Assigned task
Leave the images aside and repeat the whole listing exactly.

Extracted records
::::

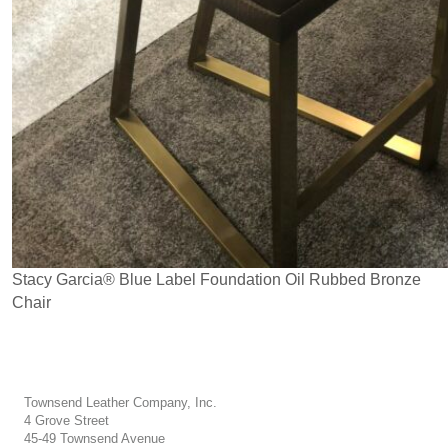
Stacy Garcia® Blue Label Foundation Oil Rubbed Bronze
Chair
Townsend Leather Company, Inc.
4 Grove Street
45-49 Townsend Avenue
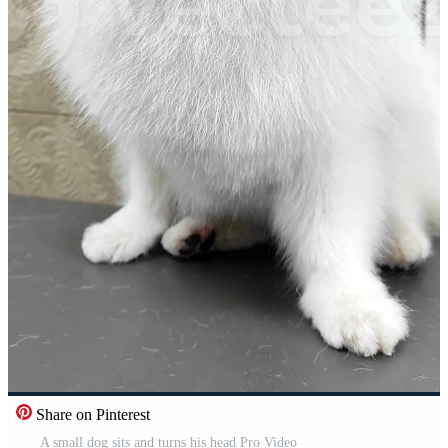
Share on Pinterest
A small dog sits and turns his head Pro Video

::::

Task response
Stacy Garcia® Blue Label Foundation Oil Rubbed Bronze
Chair
Townsend Leather Company, Inc.
4 Grove Street
45-49 Townsend Avenue
Share on Pinterest
A small dog sits and turns his head Pro Video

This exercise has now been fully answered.